In an historical moment where citizens of the world are called to take action to face ‘multiple crises’ in the environment, the economy and society, research into these initiatives is crucially important and timely. They constitute, in fact, ‘glocal’ laboratories, real utopias where citizens are engaging in prefiguring a more inclusive, just and fair society through the experimentation with new social practices, the enhancement of social power and the imagination of alternative futures.

The Idea

In the field of social sciences, the debate on transformative grassroots initiatives is emerging but a comprehensive theoretical and analytical framework is still lacking. To date, among the literature produced, the definition of prefigurative politics seems the one able to best capture the common trait underlying these various initiatives. The term indicates, in fact, how civil society and social movements embody their ultimate goals within their ongoing social practices,social relations, decision-making processes and culture. These processes, unfolding over time, involve collective experimentation, production and circulation of new meanings and future-oriented social norms, and their consolidation and diffusion into mainstream society.

Within this broader academic debate, interest in the ecovillage movement is growing rapidly. The ecovillage movement represents, in fact, an extremely interesting case of prefigurative movement since it aims at radically transforming and rethinking all the aspects of everyday life, inspired by the concept of ´holistic sustainability´. However, in the field of sociology, and, more specifically civil society and social movement studies, research on ecovillages is rare. ‘Ecovillages as Laboratories of Sustainability and Social Change’ (EcoLabSS) is conceived as an international, inter-sectoral and interdisciplinary project aiming at producing a theoretically and methodologically innovative study of one of these grassroots initiatives: the ecovillage movement.

"It is impossible to achieve a harmonization of man and nature without creating a human community that lives in a lasting balance with its natural environment."
Murray Bookchin (Ecology and Revolutionary Thought)

Ecovillages as Laboratories of Change

The term ‘ecovillage’ was first coined in 1991 and refers to an intentional, traditional or urban community that is consciously designed through locally owned, participatory processes to regenerate their social and natural environments. In 1998, ecovillages were officially included among the United Nations top 100 list of ‘best practices’.

To date around 10,000 ecovillages have been documented in both the global North and South in many different spatial contexts, be it urban neighbourhoods, rural communities or traditional villages. The majority of ecovillages around the world belong to GEN. Founded in 1995, GEN supports the activities of ecovillages around the world and acts as an international spokesman reaching out to governments, NGOs, supranational organizations and broader society.

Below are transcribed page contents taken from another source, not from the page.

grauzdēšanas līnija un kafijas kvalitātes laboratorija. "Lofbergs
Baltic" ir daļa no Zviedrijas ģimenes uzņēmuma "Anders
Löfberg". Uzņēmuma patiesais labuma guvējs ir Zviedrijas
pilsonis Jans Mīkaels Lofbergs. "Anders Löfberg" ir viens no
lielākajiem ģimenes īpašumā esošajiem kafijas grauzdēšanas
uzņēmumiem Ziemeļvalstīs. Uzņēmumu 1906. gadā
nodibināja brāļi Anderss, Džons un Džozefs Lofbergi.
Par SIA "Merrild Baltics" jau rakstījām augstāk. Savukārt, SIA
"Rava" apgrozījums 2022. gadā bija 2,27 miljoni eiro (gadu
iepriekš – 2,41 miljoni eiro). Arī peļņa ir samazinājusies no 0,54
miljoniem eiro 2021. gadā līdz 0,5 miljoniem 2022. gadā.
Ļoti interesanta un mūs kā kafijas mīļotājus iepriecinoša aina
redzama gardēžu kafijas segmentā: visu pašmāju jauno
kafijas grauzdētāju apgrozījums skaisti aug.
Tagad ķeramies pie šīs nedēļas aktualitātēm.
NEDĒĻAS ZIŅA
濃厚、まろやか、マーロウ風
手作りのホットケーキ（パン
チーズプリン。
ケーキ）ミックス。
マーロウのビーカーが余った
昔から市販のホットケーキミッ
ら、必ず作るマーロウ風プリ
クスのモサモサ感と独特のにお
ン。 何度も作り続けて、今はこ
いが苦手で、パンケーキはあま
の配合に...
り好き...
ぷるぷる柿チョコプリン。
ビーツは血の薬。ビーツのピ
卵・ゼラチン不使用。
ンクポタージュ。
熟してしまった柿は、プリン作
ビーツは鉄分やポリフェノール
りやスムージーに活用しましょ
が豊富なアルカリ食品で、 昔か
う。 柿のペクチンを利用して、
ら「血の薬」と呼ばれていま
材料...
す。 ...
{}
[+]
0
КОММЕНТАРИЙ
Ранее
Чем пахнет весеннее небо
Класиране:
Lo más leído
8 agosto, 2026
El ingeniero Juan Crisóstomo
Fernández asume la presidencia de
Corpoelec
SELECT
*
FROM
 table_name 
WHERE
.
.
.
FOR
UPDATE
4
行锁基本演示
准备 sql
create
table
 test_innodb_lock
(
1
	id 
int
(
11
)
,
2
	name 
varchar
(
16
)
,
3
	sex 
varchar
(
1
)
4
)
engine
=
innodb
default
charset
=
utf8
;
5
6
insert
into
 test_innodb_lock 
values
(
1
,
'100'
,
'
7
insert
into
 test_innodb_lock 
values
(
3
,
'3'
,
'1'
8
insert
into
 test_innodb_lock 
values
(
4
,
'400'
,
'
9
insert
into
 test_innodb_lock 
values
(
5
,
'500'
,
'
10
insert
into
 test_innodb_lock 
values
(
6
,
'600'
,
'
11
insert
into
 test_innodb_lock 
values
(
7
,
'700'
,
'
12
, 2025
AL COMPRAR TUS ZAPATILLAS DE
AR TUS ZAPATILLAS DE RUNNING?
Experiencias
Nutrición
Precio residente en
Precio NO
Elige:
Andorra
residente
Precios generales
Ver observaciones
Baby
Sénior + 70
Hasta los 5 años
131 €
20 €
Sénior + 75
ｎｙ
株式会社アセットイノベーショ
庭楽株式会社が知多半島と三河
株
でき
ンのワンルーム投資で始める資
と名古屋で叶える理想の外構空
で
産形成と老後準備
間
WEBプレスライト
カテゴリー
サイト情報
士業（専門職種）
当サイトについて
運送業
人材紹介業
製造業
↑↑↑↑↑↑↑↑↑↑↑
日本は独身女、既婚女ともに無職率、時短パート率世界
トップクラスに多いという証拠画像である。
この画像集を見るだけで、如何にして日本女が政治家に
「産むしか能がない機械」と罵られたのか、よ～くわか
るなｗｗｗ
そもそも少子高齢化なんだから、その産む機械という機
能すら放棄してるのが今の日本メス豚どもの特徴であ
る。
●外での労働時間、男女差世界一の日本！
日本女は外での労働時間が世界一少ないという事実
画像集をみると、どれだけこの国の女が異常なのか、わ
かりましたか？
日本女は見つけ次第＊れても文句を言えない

More on the Global Ecovillage Network can be found here.

The Research

Theoretically, the goal of EcoLabSS is to develop an original analytical framework based on the conceptualization of community-based, prefigurative social movements. Empirically, EcoLabSS is conceived a multi-level and mixed-method project that combines the comparative study of two local ecovillages in Denmark and Italy with a systematic analysis of the actions and networks of the transnational organization Global Ecovillage Network (GEN).

The empirical analysis is structured along three mutually informing levels of analysis: micro-individual level, meso-community level, and macro-societal level. The first level is focused on the study of individual life trajectories and biographies of ecovillage inhabitants.

The meso-community level is analyzing the everyday practices and processes involving organization, decision-making and creation of future-oriented norms and codes of conduct inside the two case studies.

Finally, the macro-societal level is centred on the study of how the ecovillage movement – represented by the transnational organization GEN – translates and diffuses its practices, narratives and visions of a just and sustainable society to policy-makers, institutions, other civil society actors and the wider public.